Detect Objects Using QWEN

SUMMARY

Detect Objects Using QWEN detects objects in images using the QWEN Vision Language Model (VLM).

QWEN is a powerful vision-language model that can understand natural language descriptions and detect objects in images based on text prompts. It uses advanced multimodal AI to interpret both visual and textual inputs, making it ideal for flexible, prompt-driven object detection.

Use this Skill when you want to detect objects using natural language descriptions or when you need flexible, prompt-driven object detection.

The Skill

python

from telekinesis import retina

annotations = retina.detect_objects_using_qwen(
    image=image,
    prompt="buttons"
)

API Reference

Example

Input Image

Original image for QWEN object detection

Detected Objects

Detected objects with bounding boxes using QWEN

The Code

python

from telekinesis import retina
from datatypes import io
import pathlib

# Optional for logging
from loguru import logger

DATA_DIR = pathlib.Path("path/to/telekinesis-data")

# Load image
filepath = str(DATA_DIR / "images" / "warehouse_1.jpg")
image = io.load_image(filepath=filepath)
logger.success(f"Loaded image from {filepath}")
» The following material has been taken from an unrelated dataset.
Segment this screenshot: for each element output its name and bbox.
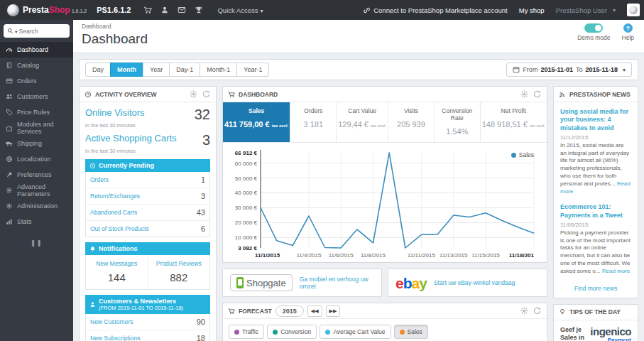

# Detect objects using QWEN
annotations = retina.detect_objects_using_qwen(
        image=image,
        prompt="person ."
    )

# Access results
annotations = annotations.to_list()
logger.success(
    f"Applied QWEN object detection on the given image. Detected {len(annotations)} objects."
)

The Explanation of the Code

This example demonstrates how to use the detect_objects_using_qwen Skill to detect objects in an image using natural language descriptions. After importing the necessary modules and setting up optional logging, the image is loaded from a file.

python

from telekinesis import retina
from datatypes import io
import pathlib

# Optional for logging
from loguru import logger

DATA_DIR = pathlib.Path("path/to/telekinesis-data")

# Load image
filepath = str(DATA_DIR / "images" / "warehouse_1.jpg")
image = io.load_image(filepath=filepath)
logger.success(f"Loaded image from {filepath}")

The Skill detects objects using the QWEN Vision Language Model, which understands both visual content and textual prompts. The prompt parameter accepts natural language descriptions (e.g., "buttons", "all screws", "person, car").

Prompt format

Write prompts as a comma-separated list of object phrases.

For multiple targets, write: persons, pallets, boxes.

python

# Detect objects using QWEN
annotations = retina.detect_objects_using_qwen(
        image=image,
        prompt="person .",
    )
list_annotations = annotations.to_list()
logger.success(
    f"Applied QWEN object detection on the given image. Detected {len(annotations)} objects."
)

The function returns an ObjectDetectionAnnotations object in COCO-like format. Call .to_list() to get the list of detections.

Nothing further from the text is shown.